Gli euroburocrati vogliono finanziarsi con i nostri soldi

A Bruxelles si lavora alla costruzione di un Super-Stato che dovrà vivere di risorse che otterrà direttamente dai cittadini europei

Gli euroburocrati vogliono finanziarsi con i nostri soldi

Può sembrare una piccola cosa questa tensione tra Roma e Bruxelles su Tasi e Imu: quasi una scaramuccia di fine estate in cui uno dei due attori, per giunta, ha deciso di restare nell'ombra. E invece non è così.

Il governo Renzi vorrebbe eliminare alcune imposte sugli immobili (oggi gravati da una marea di tributi), ma non meglio precisati ambienti dell'Unione hanno inviato segnali assai negativi. Secondo la Commissione, per favorire la crescita sarebbe meglio ridurre il prelievo sul mondo produttivo: una tesi che sembra scordare che pure imprenditori e lavoratori sono mossi quasi sempre dall'ambizione di dotarsi di un capitale nel settore immobiliare.

A Bruxelles, come in larga parte degli ambienti di sinistra, si tende invece a contrapporre il lavoro e la rendita, senza avvedersi che l'artigiano, l'impiegato e il commerciante investono abitualmente nel mattone. È davvero ingiustificata tanta ostilità verso la proprietà, verso il risparmio e verso il reddito derivante dal possesso di un bene. È anche difficile dire se sia più giusto ridurre le imposte su chi lavora oggi oppure su chi con i risparmi si è comprato una casa. Un Paese che colpisce la ricchezza acquisita nel tempo peggiora la qualità della vita ed è ben poco attrattivo. E dove la tassazione sugli immobili rimane elevata, per una giovane coppia è difficile trovare casa e fare figli.

Quando Bruxelles pretende di dire al governo italiano quali scelte esso deve compiere in ambito fiscale, in gioco c'è il destino stesso della struttura del nostro continente, che l'eurocrazia vuole sempre più uniforme, pianificato e, naturalmente, tassato dal centro. Per quale ragione?

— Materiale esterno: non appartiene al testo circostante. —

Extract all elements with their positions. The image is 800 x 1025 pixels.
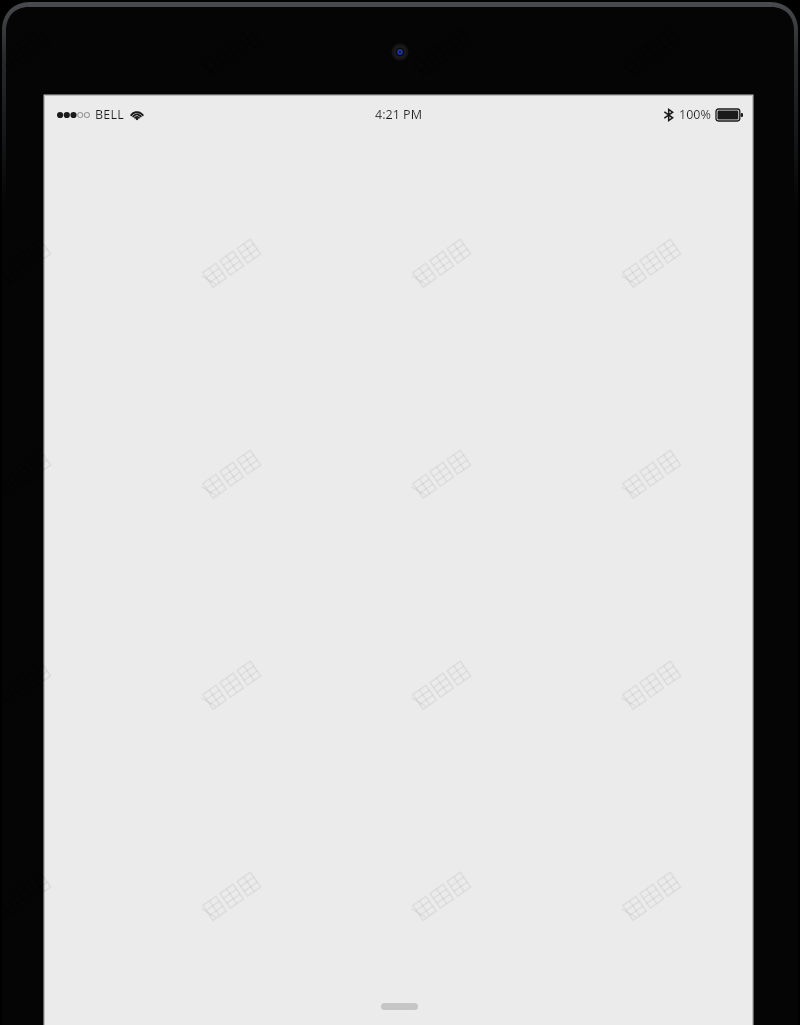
staticText: BELL — [95, 106, 124, 123]
button[interactable]: Home indicator — [381, 1003, 418, 1010]
other: Battery full — [716, 109, 743, 121]
button[interactable]: 4:21 PM — [375, 106, 422, 123]
other: Bluetooth — [664, 108, 673, 122]
other: Cellular signal — [57, 109, 90, 121]
staticText: 100% — [679, 106, 711, 123]
other: Wi-Fi — [130, 108, 144, 122]
button[interactable]: Cellular signal — [57, 106, 144, 123]
button[interactable]: Bluetooth — [664, 106, 743, 123]
staticText: 4:21 PM — [375, 106, 422, 123]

Una risposta si trova in una formula che si deve a un celebre giudice della Corte Suprema Usa, John Marshall: «Il potere di tassare comporta il potere di distruggere». Al giorno d'oggi, d'altra parte, il potere politico si esprime primariamente nella sua capacità di estrarre risorse. «Chi tassa comanda», ed è per questo che il confitto tra Italia ed Europa in materia di imposte è cruciale: specialmente se si considera che tanto più la facoltà di tassare è esercitata da lontano, quanto più la tassazione è destinata a crescere.

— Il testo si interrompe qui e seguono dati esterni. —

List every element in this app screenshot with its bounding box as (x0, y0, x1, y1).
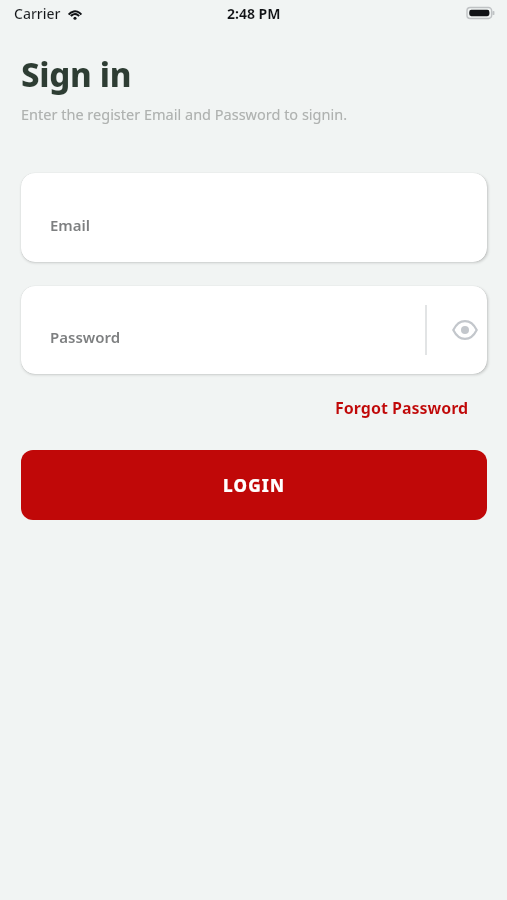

Mentre il formidabile successo della Svizzera poggia sul fatto che si tratta di un piccolo Paese diviso in quasi trenta cantoni largamente indipendenti, gli eurocrati mirano a costruire un'unica sovranità continentale sempre più ampia: l'esatta antitesi della Svizzera, destinata solo a moltiplicare quei problemi e quelle difficoltà che già oggi caratterizzano gli Stati nazionali a struttura centrale.

Al di là degli argomenti tecnici più o meno fumosi (tassare le cose e non le persone), l'Europa - come spesso succede nei processi di unificazione - è dominata da un vergognoso complesso di superiorità.

Non deve quindi sorprendere l'ambizione dell'Unione di controllare la fiscalità: passando sempre meno dalla mediazione di Italia, Francia o Regno Unito per finanziare le proprie spese. A Bruxelles si lavora alla costruzione di un Super-Stato che dovrà vivere di risorse che otterrà direttamente dai cittadini europei.